Le Pays, 21 septembre 2016

Nouvelles révélations sur la situation au Burundi :

Quelle suite donnera-t-on à ce rapport ?

On ne peut cacher le soleil avec son doigt. Cet adage, le pouvoir de Pierre Nkurunziza au Burundi, l’apprend parfaitement à ses dépens aujourd’hui. Malgré ses efforts pour cacher les horreurs commises de son régime à l’encontre du peuple burundais et les menaces les plus sordides contre tous ceux qui sont susceptibles d’apporter la lumière sur sa barbarie, le boucher de Bujumbura  a été épinglé. Une fois de plus, doit-on dire.

En effet, selon le dernier rapport d’experts de l’ONU sur la crise burundaise, de nombreux crimes ont été commis dans le pays, essentiellement « par le gouvernement et des personnes dont l’action peut être attribuée au gouvernement ». Exécutions extrajudiciaires, disparitions forcées, tortures et autres traitements cruels et inhumains, voilà tout craché le portrait hideux de Nkurunziza, lequel rappelle l’ère totalitaire nazie. Pour preuve, depuis le début de la crise, le pouvoir burundais ne compte pas moins de 564 exécutions extrajudiciaires.

Ça, c’est ce que, pour le moment, l’on sait. Et l’on ne peut que s’en indigner. Tout comme on peut s’indigner des tergiversations et du silence, plus que complice et coupable, de ceux  qui ont le pouvoir de mettre fin au drame en cours, en l’occurrence la Communauté internationale. En fait, l’urgence n’est plus de condamner, de rappeler à l’ordre, ni de justifier quoi que ce soit, mais plutôt de prendre des dispositions fermes pour mettre un terme à la boucherie du pouvoir en place, en sanctionnant les responsables de ces actes barbares. Il ne faut pas continuer à regarder la situation burundaise se dégrader davantage jusqu’à ce que l’irréparable, déjà consommé, atteigne le plus haut degré d’inhumanité.

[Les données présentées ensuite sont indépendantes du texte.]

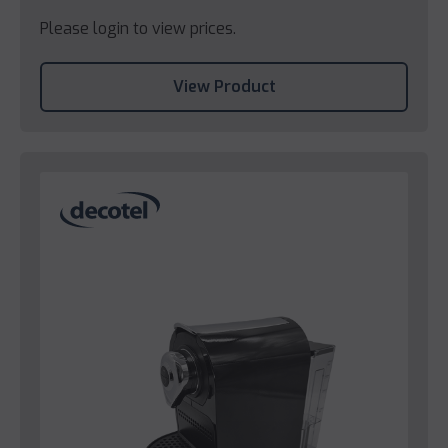
Please login to view prices.
View Product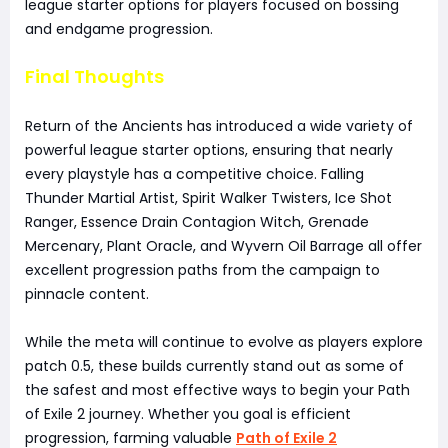
league starter options for players focused on bossing
and endgame progression.
Final Thoughts
Return of the Ancients has introduced a wide variety of
powerful league starter options, ensuring that nearly
every playstyle has a competitive choice. Falling
Thunder Martial Artist, Spirit Walker Twisters, Ice Shot
Ranger, Essence Drain Contagion Witch, Grenade
Mercenary, Plant Oracle, and Wyvern Oil Barrage all offer
excellent progression paths from the campaign to
pinnacle content.
While the meta will continue to evolve as players explore
patch 0.5, these builds currently stand out as some of
the safest and most effective ways to begin your Path
of Exile 2 journey. Whether you goal is efficient
progression, farming valuable
Path of Exile 2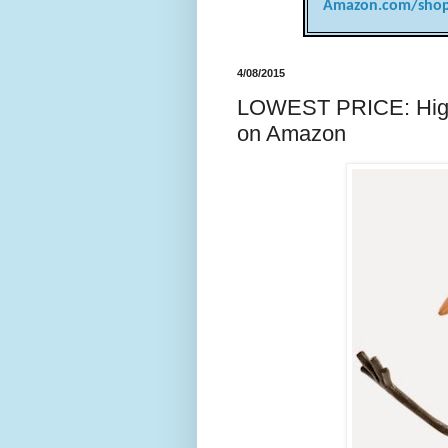
Amazon.com/shop
4/08/2015
LOWEST PRICE: Highly
on Amazon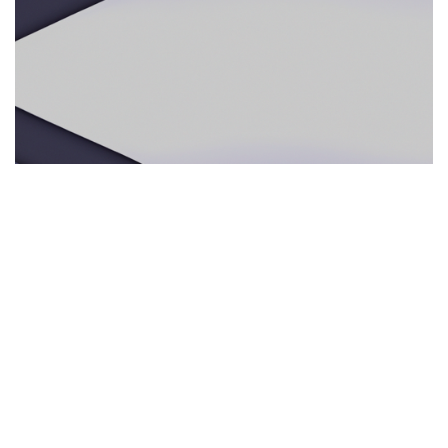
ECOTURISMO RESPONSABLE
29.05.2025
Ecoturismo responsable: por qué los guías
multilingües e intérpretes presenciales mejoran
la experiencia en la naturaleza
Descubre cómo los servicios de interpre...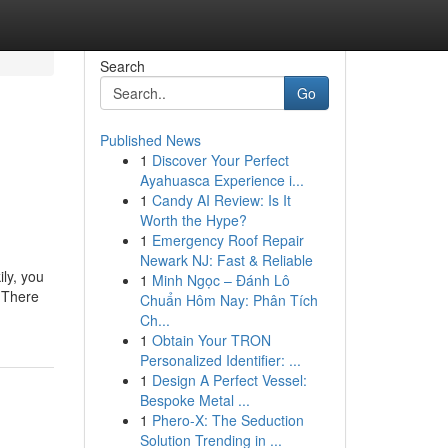
Search
Go
Published News
1
Discover Your Perfect
Ayahuasca Experience i...
1
Candy AI Review: Is It
Worth the Hype?
1
Emergency Roof Repair
Newark NJ: Fast & Reliable
ly, you
1
Minh Ngọc – Đánh Lô
t There
Chuẩn Hôm Nay: Phân Tích
Ch...
1
Obtain Your TRON
Personalized Identifier: ...
1
Design A Perfect Vessel:
Bespoke Metal ...
1
Phero-X: The Seduction
Solution Trending in ...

Pour une fois, la conscience internationale ne peut pas nier qu’elle dispose d’informations suffisantes pour agir au Burundi. Après avoir maintes fois renvoyé dos à dos pouvoir et opposition,  la Communauté internationale, à travers l’ONU, semble enfin avoir vu plus clair : les graves violations des droits de l’homme portent beaucoup plus la signature d’agents de l’Etat et de ceux qui sont liés à eux.

Maintenant que l’on sait à qui imputer les plus grandes exactions commises au Burundi, on attend de voir quelle suite sera donnée à ce rapport qui n’est pas le premier du genre à avoir indexé le régime burundais, sans que personne ne daigne lever le petit doigt. Peut-on s’attendre à ce qu’une suite diligente soit donnée à ces nouvelles révélations? En tout cas, vivement une réaction forte !

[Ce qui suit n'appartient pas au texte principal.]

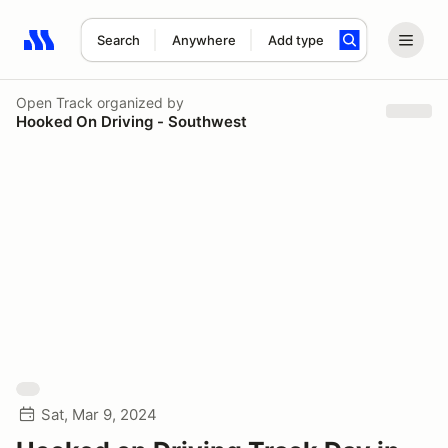
Search
Anywhere
Add type
Search results: No search term
Open Track
organized by
Hooked On Driving - Southwest
Sat, Mar 9, 2024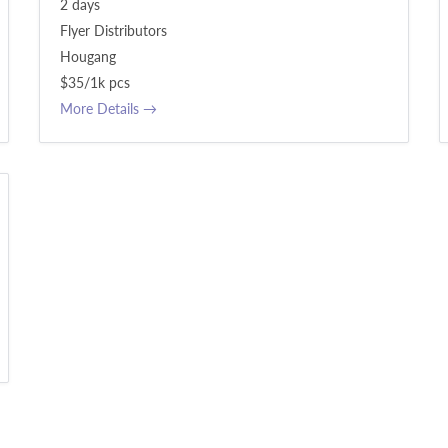
2 days
Flyer Distributors
Hougang
$35/1k pcs
More Details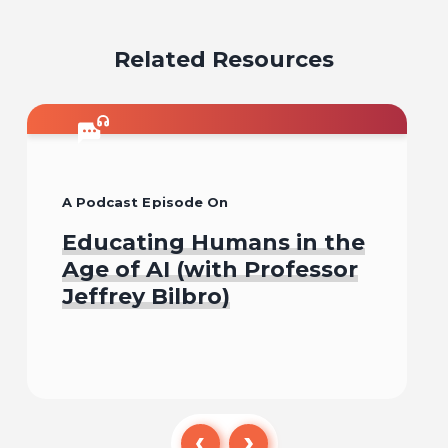
email
facebook
x
pinterest
linkedin
Related Resources
A Podcast Episode On
Educating Humans in the
Age of AI (with Professor
Jeffrey Bilbro)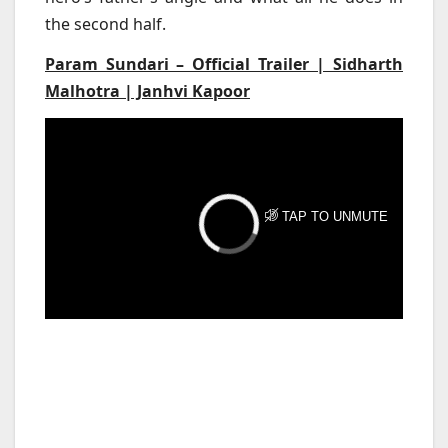
the second half.
Param Sundari – Official Trailer | Sidharth
Malhotra | Janhvi Kapoor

Il n’y a plus de raison que le Burundi continue de siéger au Conseil des droits de l’Homme de l’ONU

Car, au regard des faits de crimes, on ne peut que souscrire à l’idée des experts onusiens sur l’urgence à mettre fin à l’impunité « endémique ». Cela passe nécessairement par la traduction des auteurs des « crimes contre l’humanité »devant les juridictions appropriées. De gré ou de force, la paix doit être imposée au Burundi en soumettant les forces répressives du régime de Nkurunziza.

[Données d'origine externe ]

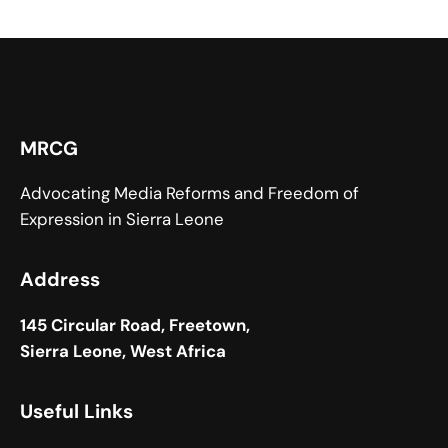
MRCG
Advocating Media Reforms and Freedom of
Expression in Sierra Leone
Address
145 Circular Road, Freetown,
Sierra Leone, West Africa
Useful Links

Dans ce sens, l’hypothèse de l’utilisation du chapitre 7 de la Charte de l’ONU  dans ce pays, est une voie à ne pas négliger quand on a en mémoire le précédent dramatique du Rwanda, en avril 1994. Dans cette disposition, il est indiqué que le Conseil de sécurité peut décider d'entreprendre « au moyen de forces aériennes, navales ou terrestres, toute action qu'il juge nécessaire au maintien ou au rétablissement de la paix et de la sécurité internationales. Cette action peut comprendre des démonstrations, des mesures de blocus et d'autres opérations exécutées par des forces aériennes, navales ou terrestres de membres des Nations unies. »

Et dans ce cas-là, « tous les membres des Nations unies » sont invités à mettre à la disposition du Conseil de sécurité, « les forces armées, l'assistance et les facilités, y compris le droit de passage, nécessaires au maintien de la paix et de la sécurité internationales ». Dans tous les cas, personne ne devrait dire après, qu’il n’a pas été prévenu de ce que fera encore le satrape de Bujumbura. En attendant, il n’y a plus de raison que le Burundi continue de siéger au Conseil des droits de l’Homme de l’ONU, au risque que les sbires du régime ne souillent cette structure de leurs taches sanguinaires.